Intensity has a formal definition in physics, the power per unit carried by a wave such as a sound wave, and more colloquial definitions such as the quality of being concentrated, strong and a high degree of force. The concept of data intensity is an evolution of the notion of tech intensity, introduced a few years ago by Satya Nadella, CEO of Microsoft. Tech intensity increases as organizations adopt technology and build unique digital capabilities. The idea of amplification by building on top of adopted technology maps to data in two important ways:

  1. Data intensity is about the degree to which you are focused and driven by data, and the amount and level of insight derived from data. What matters is not only the data you have now and in the future, but also what you do with it: the data-driven assets you build and deploy, from dashboards all the way to AI models.  
  2. The pattern of technology innovation over the past decades is an arc from innovating machinery to innovating computing to innovating around data. The driving force that moves focus from computing to data is digital transformation. The increase of data intensity we experience today is a consequence of the increase in technology.

Data intensity is often associated with applications, but the concept is broader. Data intensity is a multi-dimensional attribute of organizations.

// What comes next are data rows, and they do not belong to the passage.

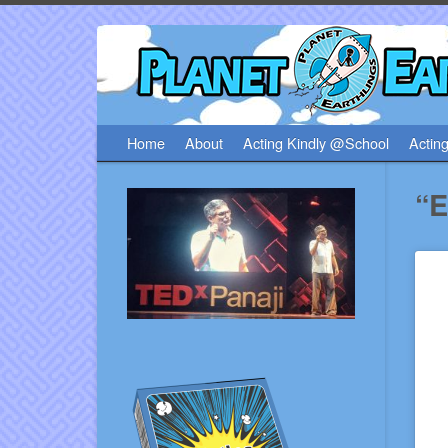
Home
About
Acting Kindly @School
Acting
“E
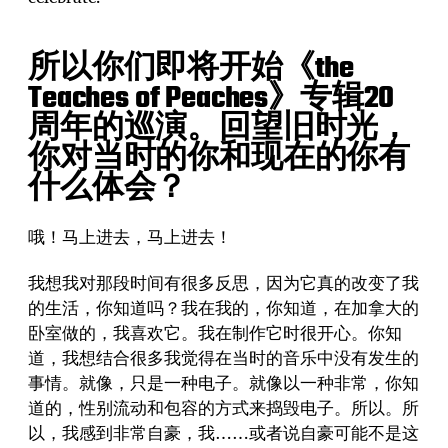
所以你们即将开始《the
Teaches of Peaches》专辑20
周年的巡演。回望旧时光，
你对当时的你和现在的你有
什么体会？
哦！马上进去，马上进去！
我想我对那段时间有很多反思，因为它真的改变了我
的生活，你知道吗？我在我的，你知道，在加拿大的
卧室做的，我喜欢它。我在制作它时很开心。你知
道，我想结合很多我觉得在当时的音乐中没有发生的
事情。就像，只是一种电子。就像以一种非常，你知
道的，性别流动和包容的方式来捣毁电子。所以。所
以，我感到非常自豪，我……或者说自豪可能不是这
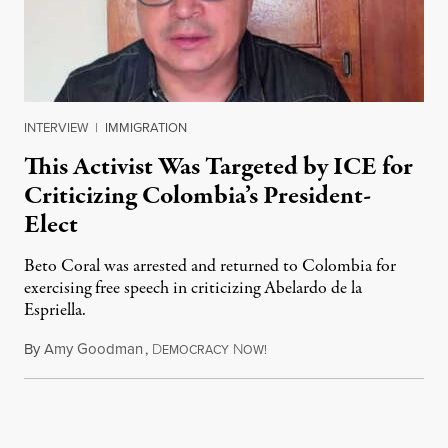
INTERVIEW
|
IMMIGRATION
This Activist Was Targeted by ICE for
Criticizing Colombia’s President-
Elect
Beto Coral was arrested and returned to Colombia for
exercising free speech in criticizing Abelardo de la
Espriella.
By
Amy Goodman
,
D
N
July 28, 2026
EMOCRACY
OW!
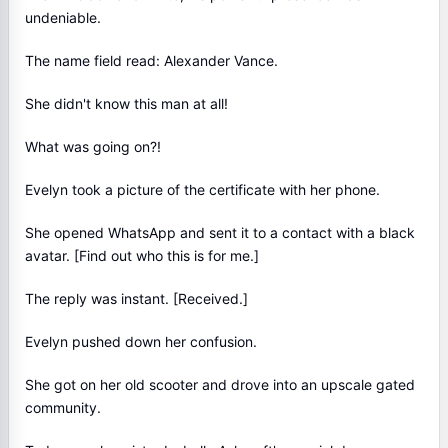
undeniable.
The name field read: Alexander Vance.
She didn't know this man at all!
What was going on?!
Evelyn took a picture of the certificate with her phone.
She opened WhatsApp and sent it to a contact with a black
avatar. [Find out who this is for me.]
The reply was instant. [Received.]
Evelyn pushed down her confusion.
She got on her old scooter and drove into an upscale gated
community.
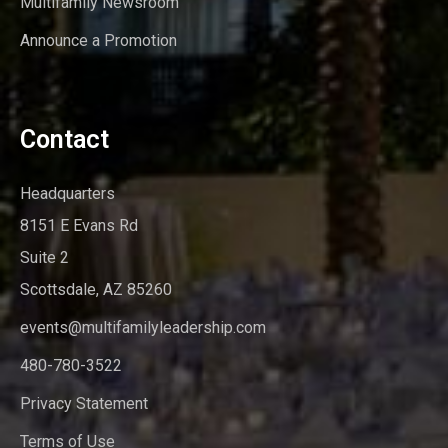
Multifamily Newsroom
Announce a Promotion
Contact
Headquarters
8151 E Evans Rd
Suite 2
Scottsdale, AZ 85260
events@multifamilyleadership.com
480-780-3522
Privacy Statement
Terms of Use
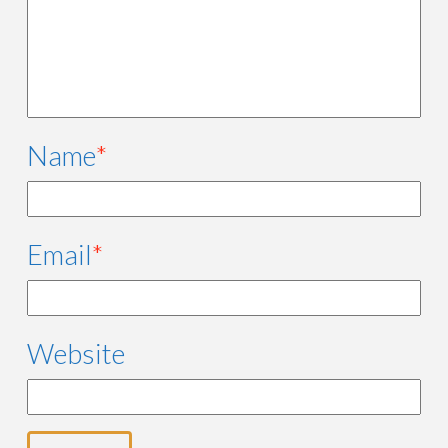
Name
*
Email
*
Website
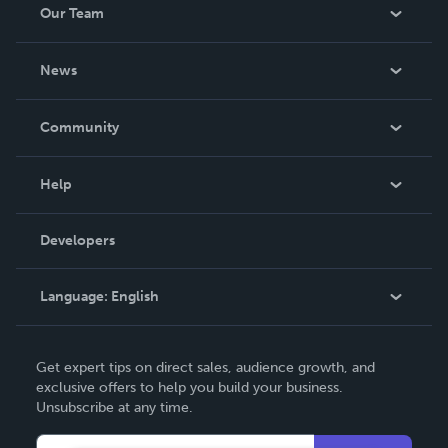
Our Team
About Us
News
Careers
In The News
Community
Events
Blog
Help
Videos
Order Lookup
Developers
Podcast
Knowledge Base
Language:
English
Contact Support
English
Get expert tips on direct sales, audience growth, and
Deutsch
exclusive offers to help you build your business.
Unsubscribe at any time.
Français
Italiano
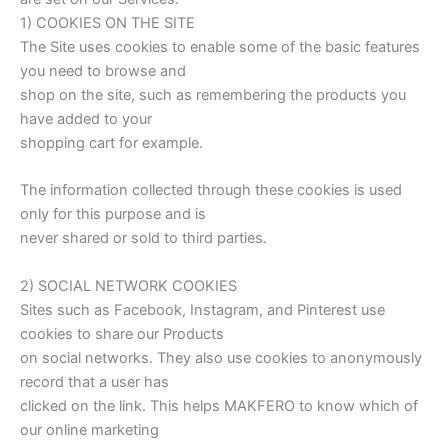
1) COOKIES ON THE SITE
The Site uses cookies to enable some of the basic features
you need to browse and
shop on the site, such as remembering the products you
have added to your
shopping cart for example.
The information collected through these cookies is used
only for this purpose and is
never shared or sold to third parties.
2) SOCIAL NETWORK COOKIES
Sites such as Facebook, Instagram, and Pinterest use
cookies to share our Products
on social networks. They also use cookies to anonymously
record that a user has
clicked on the link. This helps MAKFERO to know which of
our online marketing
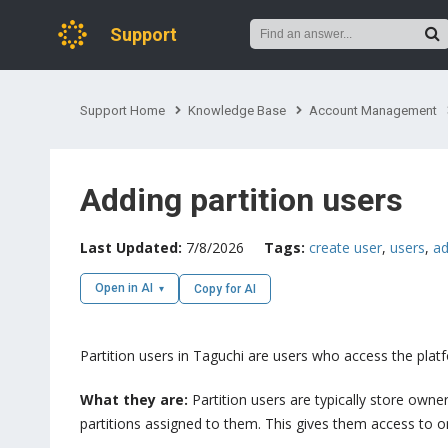
Support
Support Home
Knowledge Base
Account Management
Adding partition users
Last Updated:
7/8/2026
Tags:
create user
,
users
,
ad
Open in AI
Copy for AI
Partition users in Taguchi are users who access the platfo
What they are:
Partition users are typically store own
partitions assigned to them. This gives them access to only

Here are some signs your data intensity is increasing:

  • Primary concerns about technology are shifting from worries about infrastructure, hardware and computing to concerns about data 
  • You are working with much more data and data of greater variety
  • You can achieve your data-dependent tasks with minimal data movement or data duplication
  • More data insights are delivered at the right time, with batch processing replaced with stream processing
  • Predictive analytics are augmenting descriptive analytics
  • You are building analytic models and deploying them in production
  • You have a chief data officer and/or a chief analytics officer
  • Your applications handle multiple data use cases (search, query, analytics, prediction) and can scale
  • You have a data literacy program
  • You are using digital twins

Organizations are on a journey, and you do not go from dashboards on historical data to operating retail stores through digital twins overnight. It is about continuous improvement: assess where you are today and where you want or need to respond with increasing intensity. 

Part of this is passive. Data intensity is increasing whether we like it or not. 

But we need to respond to it and manage it without introducing friction or more complexity. Be proactive by driving complexity out of the system. Then you will be able to absorb an increase in data intensity and take advantage of it. 

For example, if your database is built for scale, multi-model use cases and low-latency, then being able to increase the data volume by 5x or the number of queries by 20x, or adding geo-referenced data is not complex and it is differentiating. Here we respond in a way that allows us to increase the data intensity even further. 

On the other hand, if your existing database technology is no match for the new data reality and you add five special-purpose technologies in response, data intensity becomes synonymous with system integration. Now you have created more complexity that is difficult to maintain and scale.

Q2. Data intensity increases naturally as more constraints are connected to the data: What are the main challenges?

The challenges associated with managing increasing data intensity vary by organization since data intensity is multi-dimensional.

Increasing volume and velocity of the data, and the need to reduce latency in responding to data-dependent events, are among the challenges that organizations often face. Finding data engineering and data science talent is also a consideration. But it is also about building and operationalizing data-dependent assets such as machine learning models, reducing data movement, shifting from a historical approach to data to a predictive approach, and increasing data literacy. 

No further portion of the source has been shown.